You can try to copy this file later, but it will never end up physically in the right location. Therefore, you must follow the instructions on the BeagleBoard wiki when first setting up a new microSD card or you will find that U-Boot never loads, neither does your kernel image, and you see only garbled output on the serial port. Assuming that the bootloader is correctly installed, you can copy the uImage file that was generated previously onto the microSD card. Do this either by replacing the existing uImage file contained therein, or by editing the U-Boot ‘boot.cmd’ file (or similar) and then regenerating the binary version ‘boot.scr’ used at boot time with ‘mkimage’ according to the instructions on the BeagleBoard wiki. Once this is done, the kernel should be able to boot, but before you do so, you will need to install any kernel modules you built and regenerate any initramfs images. This author uses an NFS mount to perform a ‘make modules_install’ from the BeagleBoard, followed by a call to update-initramfs and then mkimage (to turn the new /boot/initrd.img into a uInitrd usable by U-Boot), but the exact procedure will depend upon the choice of distribution you install onto your board.

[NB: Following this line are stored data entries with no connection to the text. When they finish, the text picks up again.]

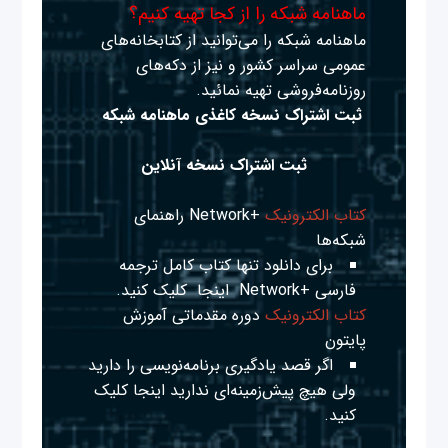
ماهنامه شبکه را از کجا تهیه کنیم؟
ماهنامه شبکه را می‌توانید از کتابخانه‌های
عمومی سراسر کشور و نیز از دکه‌های
روزنامه‌فروشی تهیه نمائید.
ثبت اشتراک نسخه کاغذی ماهنامه شبکه
ثبت اشتراک نسخه آنلاین
کتاب الکترونیک
+Network راهنمای
شبکه‌ها
برای دانلود تنها کتاب کامل ترجمه
فارسی +Network
اینجا
کلیک کنید.
کتاب الکترونیک
دوره مقدماتی آموزش
پایتون
اگر قصد یادگیری برنامه‌نویسی را دارید
ولی هیچ پیش‌زمینه‌ای ندارید
اینجا
کلیک
کنید.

ARM Architecture explained
BeagleBoard is based upon the ARM Cortex-A8 System-on-Chip (SoC) processor. This means that BeagleBoard uses software compiled using the ARM Instruction Set Architecture (‘ARM arch’), an alternative to Intel’s x86 that was created by Cambridge (UK) company ARM Holdings. Originally, the latter was known as ‘Acorn RISC Machines’, since it was connected with early work on the BBC educational computers of the 1980s, but today ARM stands for ‘Advanced RISC Machines’. The company dominates the embedded computing space, in which its market share can be as high as 80 per cent (depending on sector). That’s not bad considering ARM Holdings doesn’t actually make any processors! It designs ARM processor cores and licenses the intellectual property to manufacturers – such as Texas Instruments, which implements it in its OMAP family of SoC processors, along with added on-chip peripherals, such as USB, audio, and video controllers.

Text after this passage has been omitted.